* _DATA FOR REVIEW_:
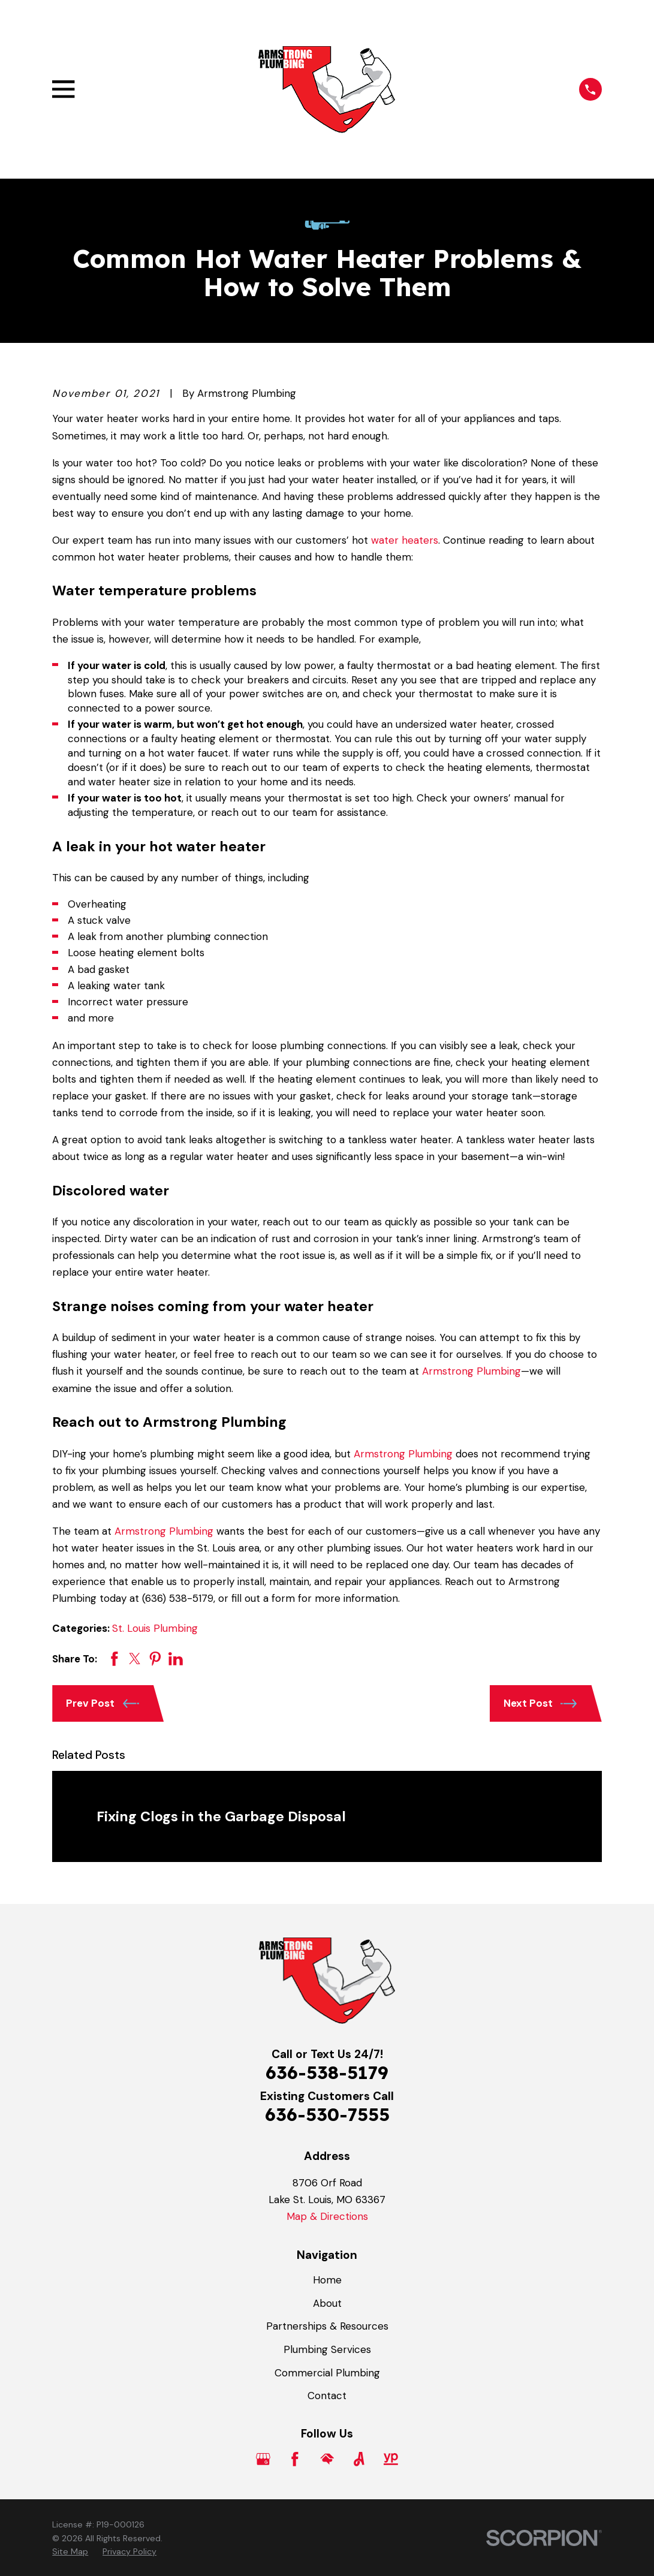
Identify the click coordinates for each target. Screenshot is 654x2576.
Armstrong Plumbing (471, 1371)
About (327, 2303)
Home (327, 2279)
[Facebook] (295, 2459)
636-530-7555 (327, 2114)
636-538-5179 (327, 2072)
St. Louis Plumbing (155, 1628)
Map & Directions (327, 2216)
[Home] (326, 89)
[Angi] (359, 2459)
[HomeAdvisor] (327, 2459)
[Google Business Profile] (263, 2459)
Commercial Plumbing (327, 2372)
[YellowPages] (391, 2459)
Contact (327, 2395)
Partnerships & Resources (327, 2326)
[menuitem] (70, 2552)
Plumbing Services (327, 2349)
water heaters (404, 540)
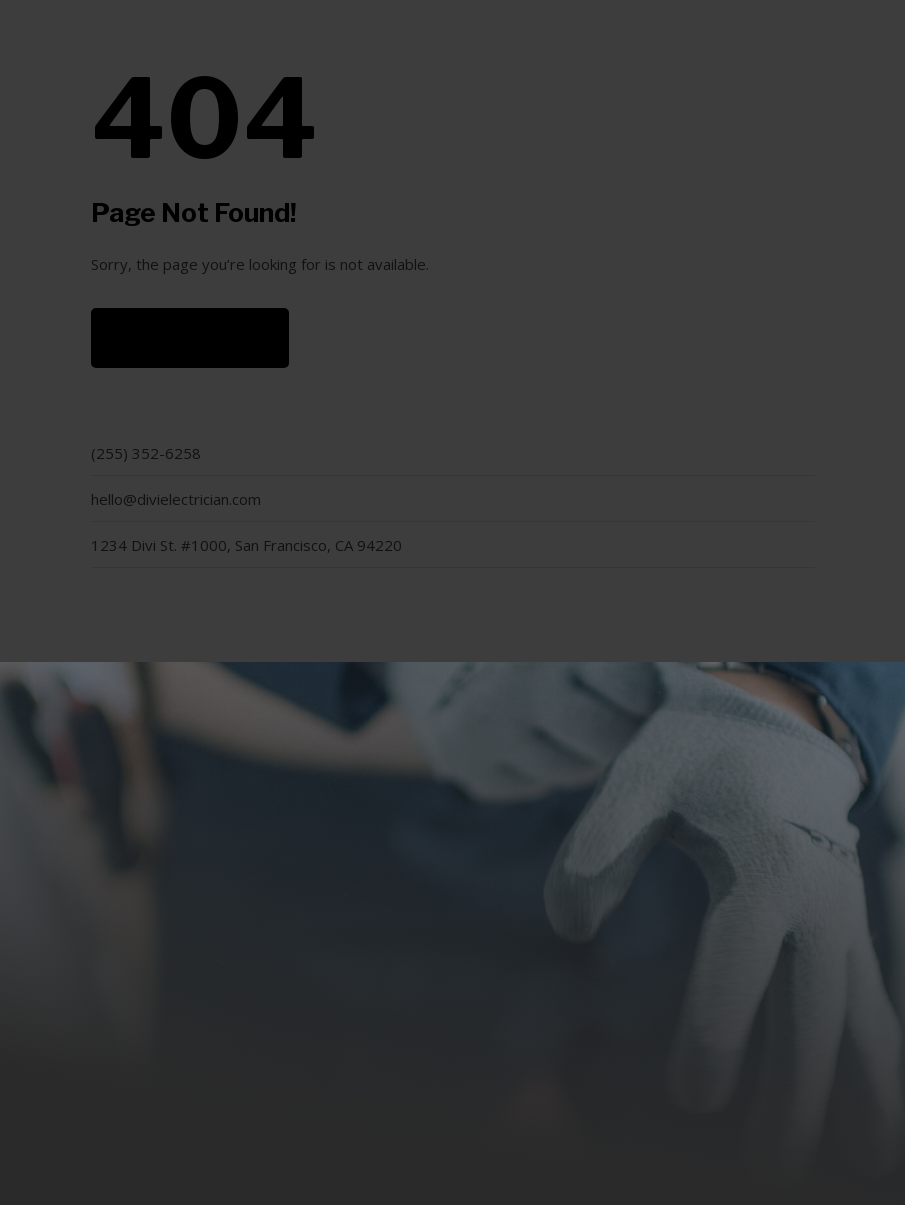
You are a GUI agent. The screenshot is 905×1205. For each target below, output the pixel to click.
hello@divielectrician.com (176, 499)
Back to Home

* _WHAT YOU NEED TO DO_: Work through the material above. Then report how many of its lines contain "Plumbing", and only that.

* _ANSWER AREA_: 4